78

The question is in bold at the bottom, the problem is also summarized by the distillation code fragment towards the end.

I am trying to unify my type system (the type system does to and from from type to string) into a single component(as defined by Lakos). I am using boost::array, boost::variant, and boost::mpl, in order to achieve this. I want to have the parser and generator rules for my types unified in a variant. there is a undefined type, a int4(see below) type and a int8 type. The variant reads as variant<undefined, int4,int8>.

int4 traits:

    struct rbl_int4_parser_rule_definition
    {
      typedef boost::spirit::qi::rule<std::string::iterator, rbl_int4()> rule_type;
      
      boost::spirit::qi::int_parser<rbl_int4> parser_int32_t;
      
      rule_type rule;
      
      rbl_int4_parser_rule_definition()
      {
        rule.name("rbl int4 rule");
        rule = parser_int32_t;  
      }
    };
    
    template<>
    struct rbl_type_parser_rule<rbl_int4>
    {
      typedef rbl_int4_parser_rule_definition string_parser;
    };

the variant above starts out as undefined, and then I initialize the rules. I had a problem, which caused 50 pages of errors, and I have finally managed to track it down, Variant uses operator= during assignment and a boost::spirit::qi::int_parser<> cannot be assigned to another (operator=).

To contrast, I don't have a problem with my undefined type:

    struct rbl_undefined_parser_rule_definition
    {
      typedef boost::spirit::qi::rule<std::string::iterator, void()> rule_type;
      rule_type rule;
      
      rbl_undefined_parser_rule_definition()
      {
        rule.name("undefined parse rule");
        rule = boost::spirit::qi::eps;
      }
    };
    
    template<>
    struct rbl_type_parser_rule<rbl_undefined>
    {
      typedef rbl_undefined_parser_rule_definition string_parser;
    };

Distillation of the problem:

    #include <string>
    #include <boost/spirit/include/qi.hpp>
    #include <boost/variant.hpp>
    #include <boost/cstdint.hpp>
    
    typedef boost::spirit::qi::rule<std::string::iterator,void()> r1;
    typedef boost::spirit::qi::rule<std::string::iterator,int()> r2;
    
    typedef boost::variant<r1,r2> v;
    
    int main()
    {
      /*
      problematic
      boost::spirit::qi::int_parser<int32_t> t2;
      boost::spirit::qi::int_parser<int32_t> t1;
      
      
      t1 = t2;
      */
    
      //unproblematic
      r1 r1_;
      r2 r2_;
      r1_ = r2_;
    
      v v_;
      // THIS is what I need to do.
      v_ = r2();
    }

There is a semantic gap between concrete parsers and rules. My brain is smoking at the moment so I am not going to think about pramatism, My question is, how do I solve this problem ? I can think of three approaches to solve the problem.

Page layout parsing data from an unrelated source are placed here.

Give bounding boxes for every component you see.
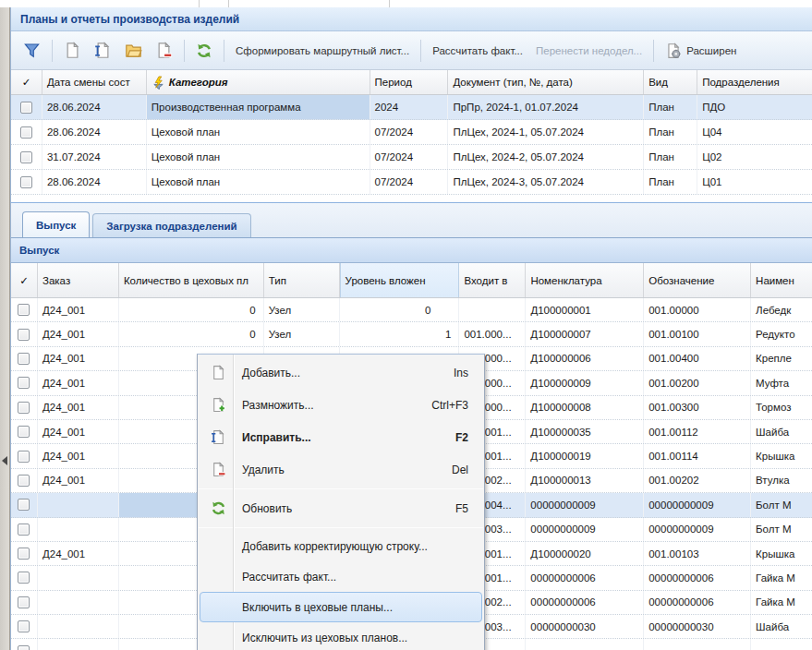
cell-nom[interactable]: Д100000008 <box>526 396 644 419</box>
cell-parent[interactable] <box>459 298 526 321</box>
column-header-nomenclature[interactable]: Номенклатура <box>526 263 644 297</box>
cell-name[interactable]: Гайка М <box>751 591 812 614</box>
row-checkbox[interactable] <box>18 329 30 341</box>
column-header-name[interactable]: Наимен <box>751 263 812 297</box>
row-checkbox[interactable] <box>18 353 30 365</box>
column-header-qty-shop-plans[interactable]: Количество в цеховых пл <box>119 263 264 297</box>
cell-name[interactable]: Болт М <box>751 518 812 541</box>
cell-order[interactable] <box>38 518 119 541</box>
add-record-button[interactable] <box>57 38 88 63</box>
row-checkbox[interactable] <box>20 176 32 188</box>
row-checkbox[interactable] <box>18 304 30 316</box>
menu-delete[interactable]: УдалитьDel <box>200 453 482 486</box>
cell-document[interactable]: ПлЦех, 2024-2, 05.07.2024 <box>448 145 644 169</box>
row-checkbox[interactable] <box>18 524 30 536</box>
menu-duplicate[interactable]: Размножить...Ctrl+F3 <box>200 389 482 421</box>
cell-checkbox[interactable] <box>11 371 38 394</box>
cell-checkbox[interactable] <box>11 420 38 443</box>
cell-name[interactable]: Втулка <box>751 469 812 492</box>
cell-category[interactable]: Цеховой план <box>147 120 370 144</box>
cell-nom[interactable]: Д100000035 <box>526 420 644 443</box>
delete-record-button[interactable] <box>149 38 179 63</box>
row-checkbox[interactable] <box>18 572 30 584</box>
cell-sign[interactable]: 001.00000 <box>644 298 751 321</box>
cell-sign[interactable]: 001.00200 <box>644 371 751 394</box>
cell-date[interactable]: 28.06.2024 <box>42 120 147 144</box>
cell-sign[interactable]: 001.00103 <box>644 542 751 565</box>
cell-qty[interactable]: 0 <box>119 298 264 321</box>
row-checkbox[interactable] <box>20 151 32 163</box>
cell-division[interactable]: Ц04 <box>697 120 812 144</box>
cell-nom[interactable]: 00000000006 <box>526 566 644 589</box>
cell-nom[interactable]: 00000000009 <box>526 518 644 541</box>
cell-order[interactable]: Д24_001 <box>38 371 119 394</box>
row-checkbox[interactable] <box>18 548 30 560</box>
cell-document[interactable]: ПрПр, 2024-1, 01.07.2024 <box>448 95 644 119</box>
column-header-order[interactable]: Заказ <box>38 263 119 297</box>
table-row[interactable]: Д24_0010Узел1001.000...Д100000007001.001… <box>11 322 812 346</box>
cell-name[interactable]: Болт М <box>751 493 812 516</box>
calculate-fact-button[interactable]: Рассчитать факт... <box>426 42 529 60</box>
column-header-date[interactable]: Дата смены сост <box>42 70 147 94</box>
cell-nom[interactable]: Д100000013 <box>526 469 644 492</box>
cell-order[interactable]: Д24_001 <box>38 322 119 345</box>
cell-nom[interactable]: Д100000009 <box>526 371 644 394</box>
cell-checkbox[interactable] <box>11 591 38 614</box>
cell-name[interactable]: Муфта <box>751 371 812 394</box>
cell-checkbox[interactable] <box>11 444 38 467</box>
cell-name[interactable]: Крышка <box>751 444 812 467</box>
row-checkbox[interactable] <box>18 596 30 608</box>
menu-calc-fact[interactable]: Рассчитать факт... <box>200 561 482 592</box>
cell-period[interactable]: 07/2024 <box>370 170 449 194</box>
cell-nom[interactable]: Д100000007 <box>526 322 644 345</box>
cell-name[interactable]: Редукто <box>751 322 812 345</box>
cell-nom[interactable]: Д100000020 <box>526 542 644 565</box>
cell-order[interactable]: Д24_001 <box>38 444 119 467</box>
format-route-sheet-button[interactable]: Сформировать маршрутный лист... <box>229 42 416 60</box>
cell-nom[interactable]: Д100000001 <box>526 298 644 321</box>
cell-name[interactable]: Тормоз <box>751 396 812 419</box>
row-checkbox[interactable] <box>18 475 30 487</box>
cell-type[interactable]: Узел <box>264 322 340 345</box>
cell-sign[interactable] <box>644 639 751 650</box>
collapsed-splitter-bar[interactable] <box>0 7 10 650</box>
cell-checkbox[interactable] <box>11 566 38 589</box>
cell-order[interactable] <box>38 639 119 650</box>
cell-category[interactable]: Цеховой план <box>147 170 370 194</box>
column-header-check[interactable]: ✓ <box>11 263 38 297</box>
cell-kind[interactable]: План <box>644 145 697 169</box>
cell-checkbox[interactable] <box>11 120 42 144</box>
cell-checkbox[interactable] <box>11 615 38 638</box>
cell-sign[interactable]: 001.00100 <box>644 322 751 345</box>
cell-checkbox[interactable] <box>11 322 38 345</box>
cell-category[interactable]: Цеховой план <box>147 145 370 169</box>
cell-name[interactable]: Крышка <box>751 542 812 565</box>
cell-nom[interactable]: Д100000006 <box>526 347 644 370</box>
tab-vypusk[interactable]: Выпуск <box>22 211 90 237</box>
cell-checkbox[interactable] <box>11 347 38 370</box>
cell-sign[interactable]: 00000000006 <box>644 591 751 614</box>
column-header-designation[interactable]: Обозначение <box>644 263 751 297</box>
cell-sign[interactable]: 001.00202 <box>644 469 751 492</box>
cell-order[interactable]: Д24_001 <box>38 298 119 321</box>
cell-level[interactable]: 0 <box>340 298 460 321</box>
table-row[interactable]: Д24_0010Узел0Д100000001001.00000Лебедк <box>11 298 812 322</box>
cell-checkbox[interactable] <box>11 639 38 650</box>
cell-document[interactable]: ПлЦех, 2024-3, 05.07.2024 <box>448 170 644 194</box>
column-header-parent[interactable]: Входит в <box>459 263 526 297</box>
cell-checkbox[interactable] <box>11 95 42 119</box>
cell-order[interactable] <box>38 591 119 614</box>
cell-nom[interactable]: 00000000009 <box>526 493 644 516</box>
cell-order[interactable] <box>38 566 119 589</box>
cell-name[interactable]: Гайка М <box>751 566 812 589</box>
row-checkbox[interactable] <box>18 620 30 632</box>
cell-name[interactable]: Крепле <box>751 347 812 370</box>
cell-nom[interactable]: Д100000019 <box>526 444 644 467</box>
tab-zagruzka-podrazdeleniy[interactable]: Загрузка подразделений <box>92 213 250 237</box>
row-checkbox[interactable] <box>20 126 32 138</box>
column-header-division[interactable]: Подразделения <box>697 70 812 94</box>
row-checkbox[interactable] <box>18 377 30 389</box>
cell-nom[interactable]: 00000000006 <box>526 591 644 614</box>
menu-edit[interactable]: Исправить...F2 <box>200 421 482 453</box>
cell-order[interactable]: Д24_001 <box>38 542 119 565</box>
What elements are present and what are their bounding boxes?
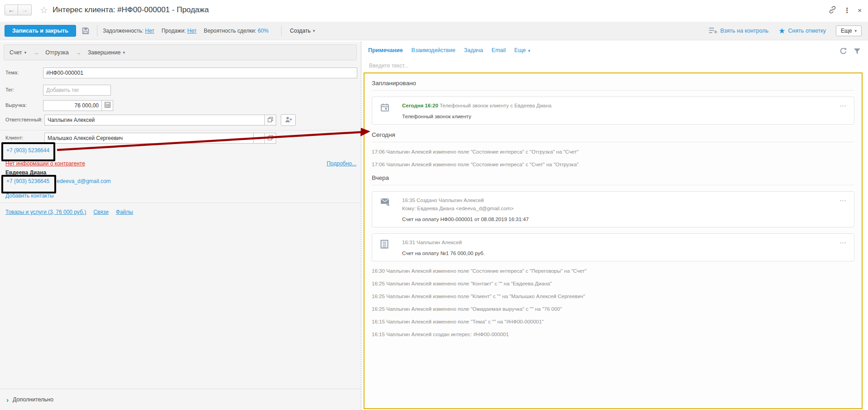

one: Static function members:

    struct rbl_int4_parser_rule_definition
    {
      typedef boost::spirit::qi::rule<std::string::iterator, rbl_int4()> rule_type;
      
      //boost::spirit::qi::int_parser<rbl_int4> parser_int32_t;
      
      rule_type rule;
      
      rbl_int4_parser_rule_definition()
      {
        static boost::spirit::qi::int_parser<rbl_int4> parser_int32_t;
    
        rule.name("rbl int4 rule");
        rule = parser_int32_t;  
      }
    };

I guess approach one prevents thread safe code ? ?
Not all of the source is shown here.